Infusion Pump Mechanics & the Significance of Inaccurate Flow Rates
I am working on another post relating to FDA regulation of pain pumps, but expect it may be a week or two before I am able to complete it. In the meantime, I thought I would share an article I recently came across----Disposable Infusion Pumps by Skryabina and Dunn. It contains useful explanations of how some of the most common types of these pumps actually function.
These devices are used for many purposes beyond that of a "pain pump"--delivering local anesthetics post-operatively at or near a surgical site. These include the delivery of other medications, including chemotherapy, antimicrobials, antibiotics, as well as the delivery of anesthetics or analgesics by other routes, eg., continuous epidural, peripheral nerve block, and i.v.. The authors provide concise descriptions of the mechanisms of several types of non-electric pumps including elastomeric, positive-pressure (spring-powered and gas-pressured powered), negative-pressure (vacuum), and patient-controlled analgesia (PCA) pumps.
The flow rates of medications through disposable pumps are significantly inaccurate--typically within +/-15% or even +/-20%. (Compared to +/-3% with electronic syringe pumps and +/-5% with electronic volumetric pumps). I believe most pain pump manufacturers include the +/-15% figures in their written materials--see, eg. the flow rate table included in the product Insert for the On-Q Pump with Fixed Flow Rate.
Nonetheless, I assume most surgeons who use a pain pump labeled with a 2 ml/hr flow rate are likely to believe that the device delivers only 48 ml of local anesthetic in the first 24 hours. In fact, the same flow rate table in the Insert for the On-Q Pump (along with all other documents for the On-Q I've seen) shows that a 100 ml pump will actually deliver 65 ml in the first 24 hours. For the first several hours, the flow rate is actually 2.5 ml or higher.
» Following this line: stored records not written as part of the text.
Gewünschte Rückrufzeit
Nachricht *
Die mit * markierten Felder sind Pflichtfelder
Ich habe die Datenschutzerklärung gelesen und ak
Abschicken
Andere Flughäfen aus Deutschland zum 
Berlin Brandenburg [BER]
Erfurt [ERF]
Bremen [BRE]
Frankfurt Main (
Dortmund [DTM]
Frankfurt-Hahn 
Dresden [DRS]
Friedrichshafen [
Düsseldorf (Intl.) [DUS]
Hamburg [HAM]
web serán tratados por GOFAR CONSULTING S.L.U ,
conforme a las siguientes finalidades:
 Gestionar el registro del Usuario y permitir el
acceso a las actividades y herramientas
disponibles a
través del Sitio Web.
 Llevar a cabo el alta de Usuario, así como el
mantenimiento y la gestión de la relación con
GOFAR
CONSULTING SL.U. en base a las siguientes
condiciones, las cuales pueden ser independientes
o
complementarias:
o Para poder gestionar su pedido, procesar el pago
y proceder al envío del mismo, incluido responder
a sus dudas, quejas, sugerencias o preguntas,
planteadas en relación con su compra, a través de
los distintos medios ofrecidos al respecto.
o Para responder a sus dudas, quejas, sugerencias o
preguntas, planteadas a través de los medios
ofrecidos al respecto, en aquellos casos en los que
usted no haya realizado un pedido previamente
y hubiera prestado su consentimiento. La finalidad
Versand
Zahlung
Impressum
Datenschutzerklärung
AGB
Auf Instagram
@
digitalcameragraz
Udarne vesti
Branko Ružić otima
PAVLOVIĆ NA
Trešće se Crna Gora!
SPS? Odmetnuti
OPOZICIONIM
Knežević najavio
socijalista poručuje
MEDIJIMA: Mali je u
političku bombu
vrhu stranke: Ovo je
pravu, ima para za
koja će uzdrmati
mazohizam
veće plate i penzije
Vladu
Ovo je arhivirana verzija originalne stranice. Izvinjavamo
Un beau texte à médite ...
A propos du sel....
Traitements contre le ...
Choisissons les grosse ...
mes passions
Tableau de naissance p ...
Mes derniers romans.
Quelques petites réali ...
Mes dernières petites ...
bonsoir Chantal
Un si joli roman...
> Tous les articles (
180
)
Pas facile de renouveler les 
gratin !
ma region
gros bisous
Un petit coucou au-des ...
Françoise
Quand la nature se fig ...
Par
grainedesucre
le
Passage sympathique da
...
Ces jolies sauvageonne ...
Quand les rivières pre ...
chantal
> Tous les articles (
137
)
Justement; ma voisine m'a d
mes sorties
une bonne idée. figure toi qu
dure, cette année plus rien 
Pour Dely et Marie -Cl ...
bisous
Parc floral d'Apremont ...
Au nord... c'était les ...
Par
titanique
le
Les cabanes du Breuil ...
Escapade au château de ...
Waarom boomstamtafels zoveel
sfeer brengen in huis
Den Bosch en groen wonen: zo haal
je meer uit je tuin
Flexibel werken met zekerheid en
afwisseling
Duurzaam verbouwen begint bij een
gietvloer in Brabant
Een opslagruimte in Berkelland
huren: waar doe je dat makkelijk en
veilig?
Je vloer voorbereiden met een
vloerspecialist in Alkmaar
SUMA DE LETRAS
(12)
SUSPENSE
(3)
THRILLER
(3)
If the anesthetic is 0.50% Marcaine, 65 ml means 325 mg. The maximum 24 hour dose for Marcaine is 400 mg and, as I've stressed before, this is based on the risk of systemtic toxicity (neurological or cardiac) and not local (tissue) toxicity. Surgeons commonly use additional injections of local anesthetics around surgical sites during procedures. Thus, it would take only an additional 15 ml of 0.50% Marcaine, along with a 100 ml 2 ml/hr. pump, to reach a 400 mg dose in the first 24 hours after surgery.
I believe many pain pump manufacturers have blithely assumed that any 24 hour dose of Marcaine as long as it remains less than 400 mg, in most any part of the body, regardless of the concentration, and regardless of the route of administration (continuous infusion vs. others), is inherently safe. For all who have sustained injuries from pain pumps caused by local anesthetic toxicity, this has been a tragically flawed assumption.